**WHAT IS EXPECTED**.
In the records below, some lines contain the word "Моющие". Copy each of them.

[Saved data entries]
--- START ---
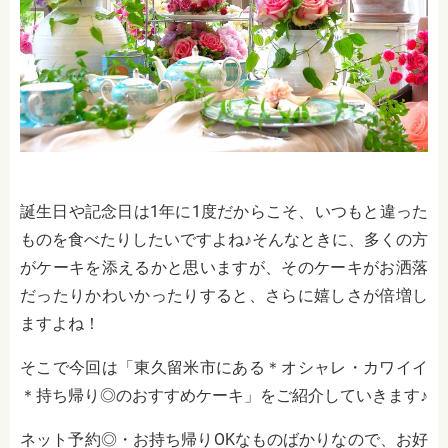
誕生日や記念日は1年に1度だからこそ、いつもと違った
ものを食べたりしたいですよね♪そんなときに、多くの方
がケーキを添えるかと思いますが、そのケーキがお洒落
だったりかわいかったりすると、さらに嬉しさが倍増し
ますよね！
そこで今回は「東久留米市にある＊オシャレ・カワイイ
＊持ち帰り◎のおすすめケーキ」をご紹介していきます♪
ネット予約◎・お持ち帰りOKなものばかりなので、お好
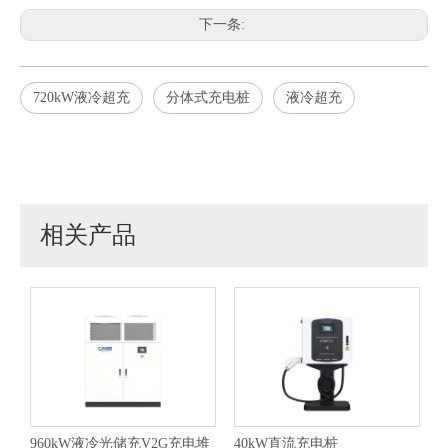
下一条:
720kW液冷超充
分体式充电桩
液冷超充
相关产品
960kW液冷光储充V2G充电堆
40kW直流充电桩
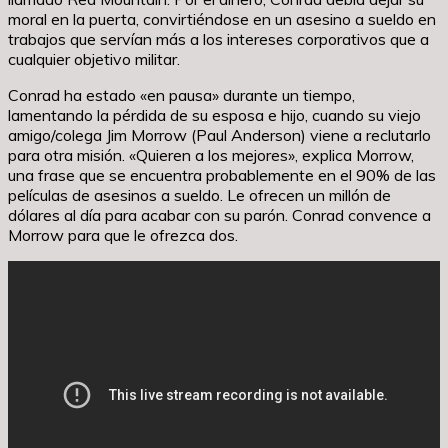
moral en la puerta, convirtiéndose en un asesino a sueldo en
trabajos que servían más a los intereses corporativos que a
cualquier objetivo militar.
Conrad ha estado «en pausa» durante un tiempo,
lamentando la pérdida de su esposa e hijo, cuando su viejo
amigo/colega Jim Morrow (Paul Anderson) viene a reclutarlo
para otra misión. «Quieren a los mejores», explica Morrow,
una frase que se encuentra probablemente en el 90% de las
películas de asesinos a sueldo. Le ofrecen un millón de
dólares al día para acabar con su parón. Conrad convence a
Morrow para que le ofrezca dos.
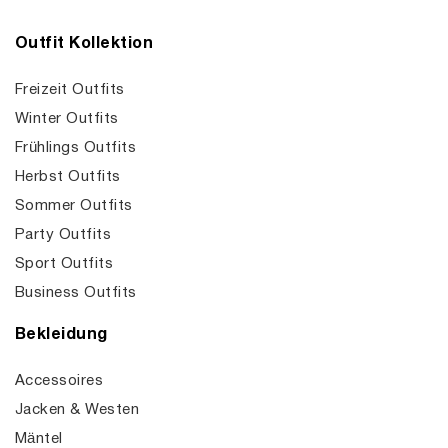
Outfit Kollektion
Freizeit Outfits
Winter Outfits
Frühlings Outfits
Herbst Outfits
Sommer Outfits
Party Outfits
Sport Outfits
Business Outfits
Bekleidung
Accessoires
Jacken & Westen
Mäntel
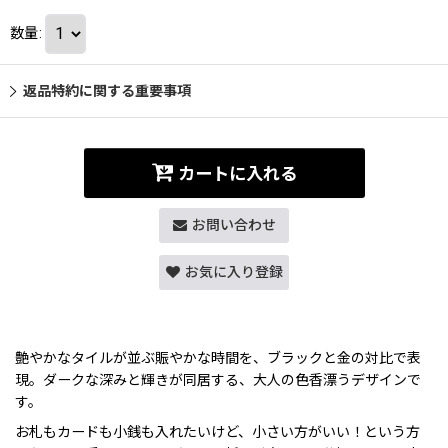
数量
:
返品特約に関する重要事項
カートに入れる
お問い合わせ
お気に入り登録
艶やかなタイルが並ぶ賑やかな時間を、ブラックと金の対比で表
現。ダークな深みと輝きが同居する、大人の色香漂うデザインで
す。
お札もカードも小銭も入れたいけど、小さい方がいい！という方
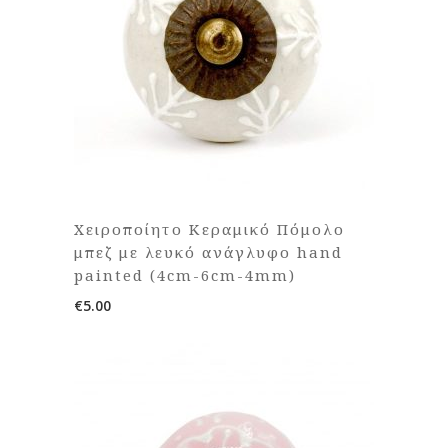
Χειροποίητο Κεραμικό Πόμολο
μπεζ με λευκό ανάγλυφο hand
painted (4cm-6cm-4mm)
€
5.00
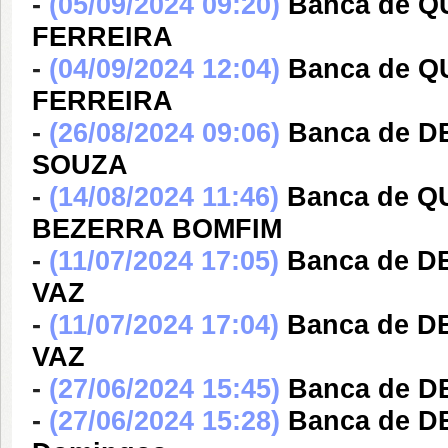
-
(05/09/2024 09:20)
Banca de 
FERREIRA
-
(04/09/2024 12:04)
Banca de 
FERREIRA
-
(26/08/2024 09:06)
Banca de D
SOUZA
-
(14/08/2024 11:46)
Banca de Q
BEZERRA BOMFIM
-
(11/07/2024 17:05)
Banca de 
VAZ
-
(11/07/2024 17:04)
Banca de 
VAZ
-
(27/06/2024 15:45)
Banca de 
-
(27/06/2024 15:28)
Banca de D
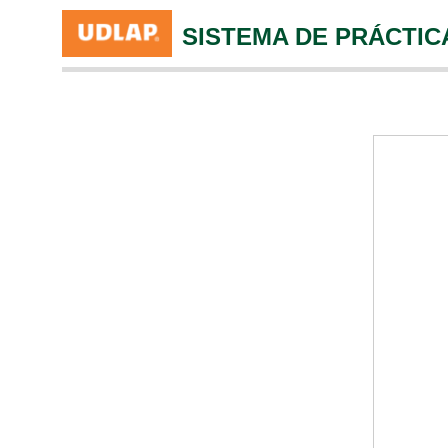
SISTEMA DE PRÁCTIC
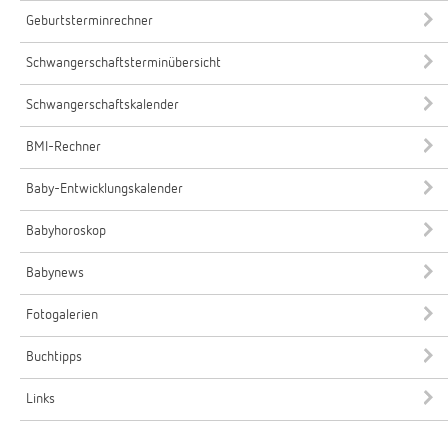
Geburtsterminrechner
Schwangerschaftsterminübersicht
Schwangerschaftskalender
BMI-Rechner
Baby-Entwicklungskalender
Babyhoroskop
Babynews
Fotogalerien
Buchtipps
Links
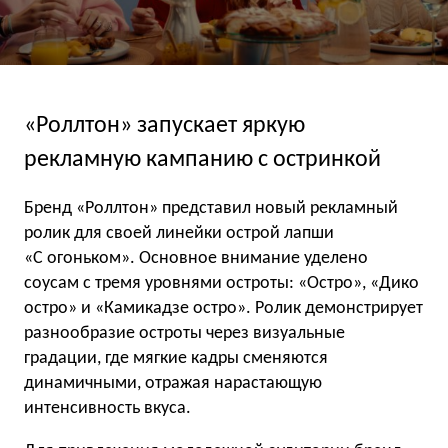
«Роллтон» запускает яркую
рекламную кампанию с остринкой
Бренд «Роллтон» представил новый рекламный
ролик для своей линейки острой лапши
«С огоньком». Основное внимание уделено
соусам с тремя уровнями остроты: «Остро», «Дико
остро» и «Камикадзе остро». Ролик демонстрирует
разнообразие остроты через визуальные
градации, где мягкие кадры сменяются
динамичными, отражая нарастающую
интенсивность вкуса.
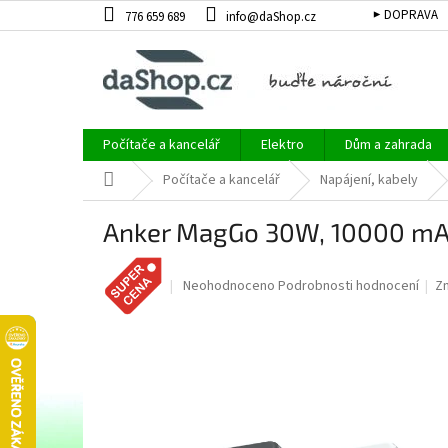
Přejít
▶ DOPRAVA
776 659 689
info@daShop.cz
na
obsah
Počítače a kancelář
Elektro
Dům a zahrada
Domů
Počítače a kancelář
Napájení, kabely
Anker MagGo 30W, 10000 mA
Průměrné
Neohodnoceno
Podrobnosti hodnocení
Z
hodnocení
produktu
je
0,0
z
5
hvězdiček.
--- END ---
--- START ---
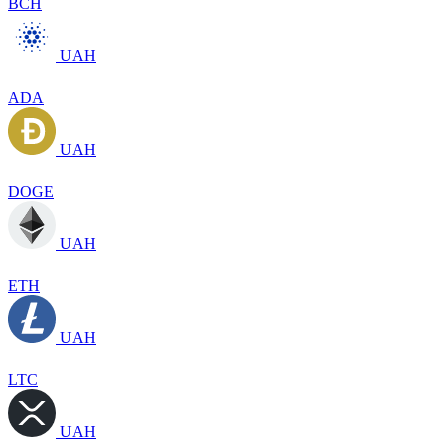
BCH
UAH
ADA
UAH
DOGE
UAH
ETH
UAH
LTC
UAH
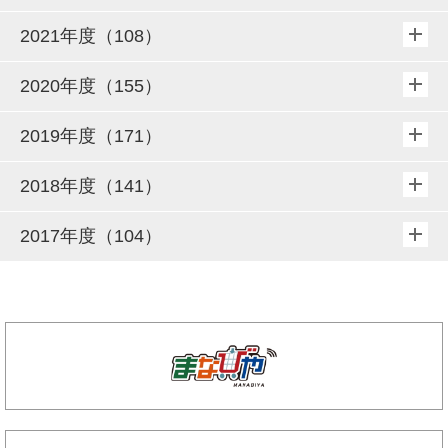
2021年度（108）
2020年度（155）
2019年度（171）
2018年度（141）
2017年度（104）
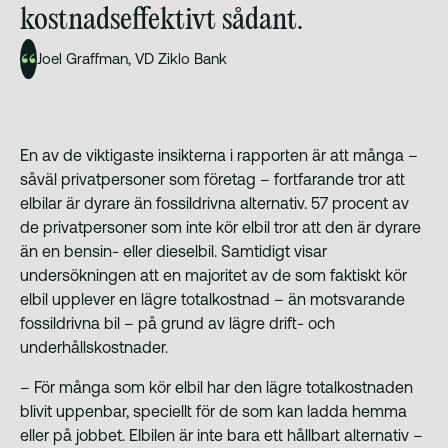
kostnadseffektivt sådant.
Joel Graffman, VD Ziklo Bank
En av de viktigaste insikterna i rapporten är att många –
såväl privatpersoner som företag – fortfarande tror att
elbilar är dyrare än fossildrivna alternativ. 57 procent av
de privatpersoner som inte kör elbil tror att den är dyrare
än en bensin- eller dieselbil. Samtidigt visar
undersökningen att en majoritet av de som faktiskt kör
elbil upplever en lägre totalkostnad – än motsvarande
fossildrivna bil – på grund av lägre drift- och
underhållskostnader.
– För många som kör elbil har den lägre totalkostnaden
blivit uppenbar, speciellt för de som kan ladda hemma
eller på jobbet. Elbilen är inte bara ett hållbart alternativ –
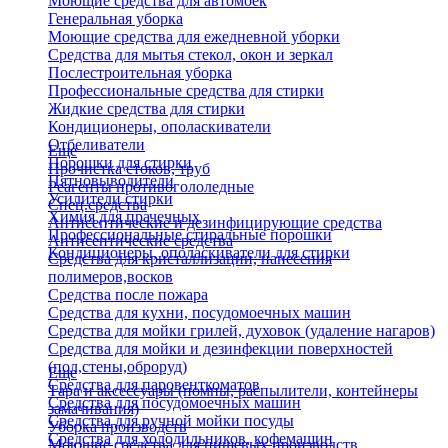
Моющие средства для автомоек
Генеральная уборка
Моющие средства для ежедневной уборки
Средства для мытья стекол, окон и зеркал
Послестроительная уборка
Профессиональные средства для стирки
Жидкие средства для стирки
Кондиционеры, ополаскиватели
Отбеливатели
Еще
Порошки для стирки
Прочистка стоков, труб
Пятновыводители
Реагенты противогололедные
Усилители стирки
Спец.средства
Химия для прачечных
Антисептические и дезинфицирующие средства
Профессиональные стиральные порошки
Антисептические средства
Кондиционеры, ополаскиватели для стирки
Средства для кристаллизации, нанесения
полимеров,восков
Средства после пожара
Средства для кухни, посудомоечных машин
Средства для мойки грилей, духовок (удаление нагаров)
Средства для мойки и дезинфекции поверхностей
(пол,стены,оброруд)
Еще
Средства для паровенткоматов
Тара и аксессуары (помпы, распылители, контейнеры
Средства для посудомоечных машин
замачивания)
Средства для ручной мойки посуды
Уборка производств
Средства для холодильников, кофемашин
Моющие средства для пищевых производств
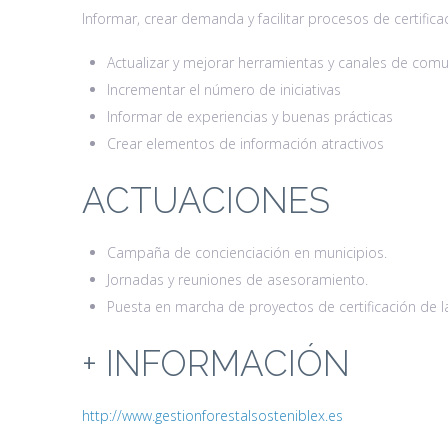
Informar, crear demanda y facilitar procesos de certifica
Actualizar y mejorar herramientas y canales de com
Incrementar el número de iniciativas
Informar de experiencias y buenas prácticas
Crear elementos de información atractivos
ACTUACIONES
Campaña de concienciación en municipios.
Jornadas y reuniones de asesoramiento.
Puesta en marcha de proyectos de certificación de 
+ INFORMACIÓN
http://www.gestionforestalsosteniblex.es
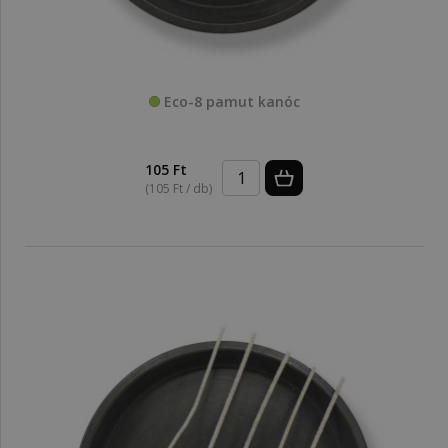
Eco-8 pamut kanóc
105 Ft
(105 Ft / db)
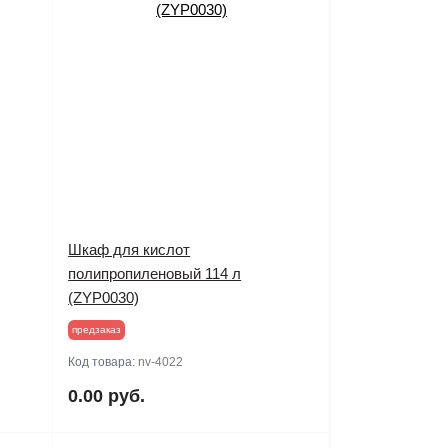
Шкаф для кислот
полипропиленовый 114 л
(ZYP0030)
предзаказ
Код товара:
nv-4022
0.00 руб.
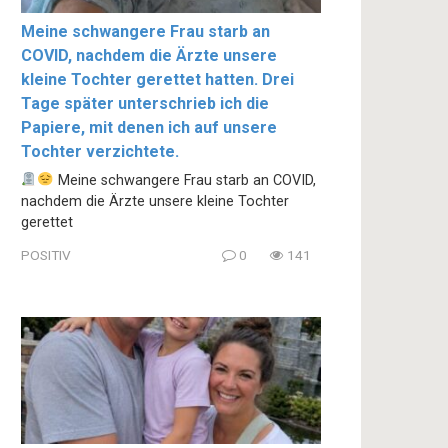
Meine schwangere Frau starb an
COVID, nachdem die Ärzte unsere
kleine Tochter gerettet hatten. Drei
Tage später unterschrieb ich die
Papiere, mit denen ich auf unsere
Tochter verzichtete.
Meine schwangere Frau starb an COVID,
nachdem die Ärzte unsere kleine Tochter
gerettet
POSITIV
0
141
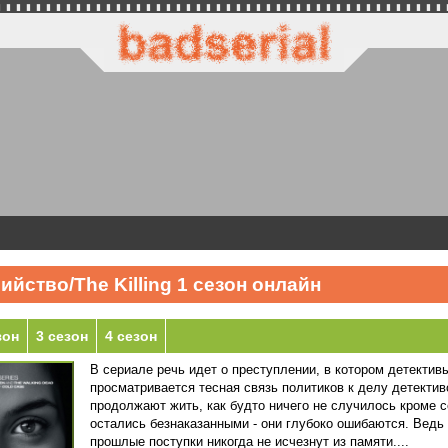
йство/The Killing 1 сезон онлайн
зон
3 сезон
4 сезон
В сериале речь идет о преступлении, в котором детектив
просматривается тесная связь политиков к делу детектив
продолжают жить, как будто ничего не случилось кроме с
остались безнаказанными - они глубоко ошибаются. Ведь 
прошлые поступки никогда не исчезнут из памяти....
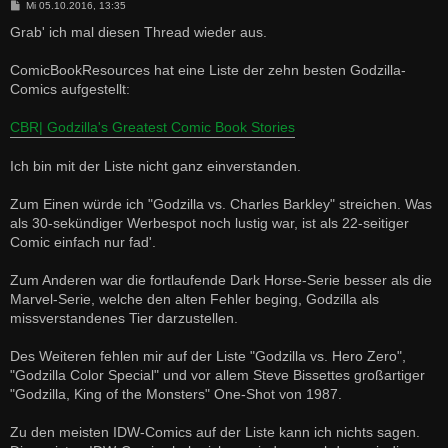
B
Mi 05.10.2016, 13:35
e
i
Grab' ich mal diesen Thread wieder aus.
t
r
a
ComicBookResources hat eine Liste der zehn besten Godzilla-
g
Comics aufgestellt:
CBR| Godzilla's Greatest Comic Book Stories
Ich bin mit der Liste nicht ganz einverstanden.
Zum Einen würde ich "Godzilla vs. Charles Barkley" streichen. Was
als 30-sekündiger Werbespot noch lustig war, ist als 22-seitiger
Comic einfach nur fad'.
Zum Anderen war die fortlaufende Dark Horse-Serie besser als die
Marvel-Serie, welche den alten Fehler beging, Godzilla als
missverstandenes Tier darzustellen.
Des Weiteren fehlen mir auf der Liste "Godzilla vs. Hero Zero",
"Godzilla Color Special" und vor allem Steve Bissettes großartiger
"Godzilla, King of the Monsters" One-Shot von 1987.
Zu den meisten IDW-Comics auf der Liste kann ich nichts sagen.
--- END ---
**WRITTEN ANSWER**.
Моющие средства для автомоек
Моющие средства для ежедневной уборки
Моющие средства для пищевых производств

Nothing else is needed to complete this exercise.